With the hottest months on the horizon, many of us are looking into getting summer-ready, lighter locks. Whether just wanting a few golden highlights or going full-on blond, lightening your hair can put you in the right mood for all that summer has to offer. That being said, if you’re planning on using Sun-In instead of hitting the salon, there are a few things you need to know before taking the plunge.
As per Bellatory, Sun-In is one of the most popular highlighting products out there. The easy-to-use spray is designed to be spritz-and-go, letting it work with sunlight or heat to naturally bleach the hair. It is very cost-effective at just around $5, which wouldn’t even cover the tip at a professional salon! While all of that sounds amazing, the outlet asserts that Sun-In does not work for everyone and can cause “irreversible damage” to some.
Sun-In’s bottle warns against using the hair product on dark hair, and for good reason. As Bellatory explains, Sun-In can leave permanent brassy, orange streaks on dark hair, and should only be used on blond to light-brown hair. The spray can irreversibly discolor dark hair, so if you’re looking to go lighter for the warmer months, consider going to a professional hairstylist instead.

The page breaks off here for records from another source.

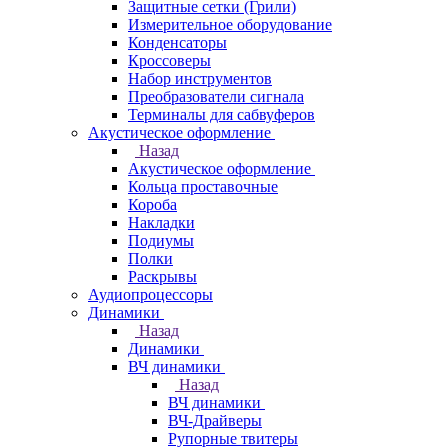
Защитные сетки (Грили)
Измерительное оборудование
Конденсаторы
Кроссоверы
Набор инструментов
Преобразователи сигнала
Терминалы для сабвуферов
Акустическое оформление
Назад
Акустическое оформление
Кольца проставочные
Короба
Накладки
Подиумы
Полки
Раскрывы
Аудиопроцессоры
Динамики
Назад
Динамики
ВЧ динамики
Назад
ВЧ динамики
ВЧ-Драйверы
Рупорные твитеры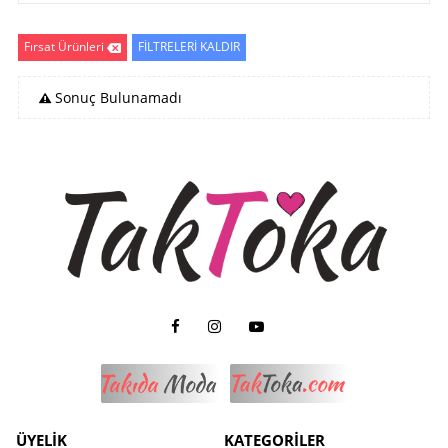
Fırsat Ürünleri
FİLTRELERİ KALDIR
Sonuç Bulunamadı
ÜYELİK
KATEGORİLER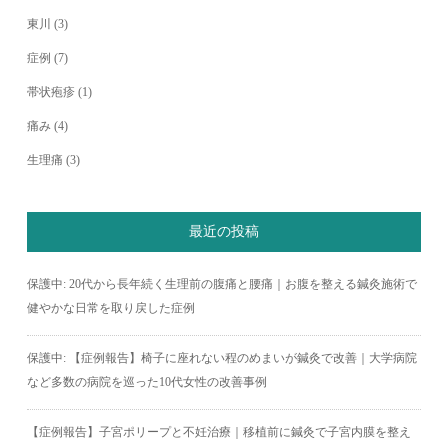
東川
(3)
症例
(7)
帯状疱疹
(1)
痛み
(4)
生理痛
(3)
最近の投稿
保護中: 20代から長年続く生理前の腹痛と腰痛｜お腹を整える鍼灸施術で
健やかな日常を取り戻した症例
保護中: 【症例報告】椅子に座れない程のめまいが鍼灸で改善｜大学病院
など多数の病院を巡った10代女性の改善事例
【症例報告】子宮ポリープと不妊治療｜移植前に鍼灸で子宮内膜を整え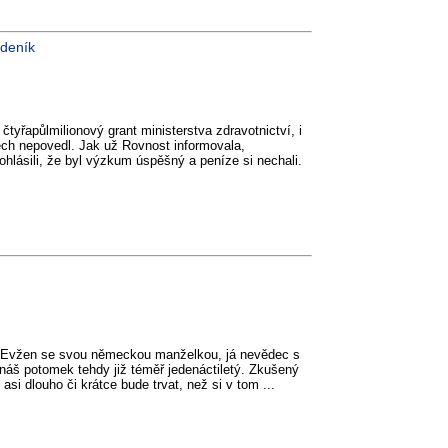
 deník
čtyřapůlmilionový grant ministerstva zdravotnictví, i
ech nepovedl. Jak už Rovnost informovala,
ohlásili, že byl výzkum úspěšný a peníze si nechali.
ec Evžen se svou německou manželkou, já nevědec s
áš potomek tehdy již téměř jedenáctiletý. Zkušený
asi dlouho či krátce bude trvat, než si v tom ...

Others who should avoid Sun-In’s natural bleaching? Anyone who has dyed their hair in the last six months. The chemicals in hair dye or other hair treatments can negatively react to Sun-In, possibly causing your strands to break right off. Ouch!
What to know before using Sun-In
Even if your hair is naturally on the lighter side and you’ve never dyed it, you should still consider avoiding Sun-In hair product if looking into dyeing your hair professionally in the future. As explained by Bellatory, Sun-In makes hair more unpredictable, so your stylist won’t be able to know the final product of the dye process. Unless you want rainbow brights instead of buttery blond, you might want to consider avoiding the cult-classic spray.

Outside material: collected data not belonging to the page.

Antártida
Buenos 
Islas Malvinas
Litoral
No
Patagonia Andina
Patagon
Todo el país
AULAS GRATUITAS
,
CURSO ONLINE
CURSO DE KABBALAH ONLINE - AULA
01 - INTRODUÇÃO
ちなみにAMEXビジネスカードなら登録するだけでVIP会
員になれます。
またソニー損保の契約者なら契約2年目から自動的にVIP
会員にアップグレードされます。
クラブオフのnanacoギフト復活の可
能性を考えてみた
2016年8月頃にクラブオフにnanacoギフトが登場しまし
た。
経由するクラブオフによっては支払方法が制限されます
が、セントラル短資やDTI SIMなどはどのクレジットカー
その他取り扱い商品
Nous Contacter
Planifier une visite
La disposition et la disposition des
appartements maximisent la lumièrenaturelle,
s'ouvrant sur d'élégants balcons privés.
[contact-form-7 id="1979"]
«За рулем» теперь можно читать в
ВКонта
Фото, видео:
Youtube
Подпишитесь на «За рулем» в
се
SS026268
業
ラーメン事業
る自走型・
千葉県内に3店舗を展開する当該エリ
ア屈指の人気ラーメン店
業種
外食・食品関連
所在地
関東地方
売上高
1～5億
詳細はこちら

Bevoir makes the case for Sun-In, though, saying the chemicals in the formula aren’t necessarily worse for your hair than traditional bleach. While best for those with blond hair, the outlet also says that brunettes can eventually get their desired shade, but it will take quite a few tries to get there (which risks damage). According to Bevoir, the spray is completely permanent so it should be used with caution, and you should strictly avoid getting its chemicals on your face.
The hair professionals at Botox Capilar, meanwhile, says you should follow up Sun-In lightening with moisturizing hair masks, overnight coconut oil treatments, an extremely moisturizing shampoo and conditioner with coconut or argan oil, and to use any hot tools sparingly. Sun-In can be a great way to lighten hair naturally, but should be used with caution in order to get the golden, shiny results you’re dreaming of.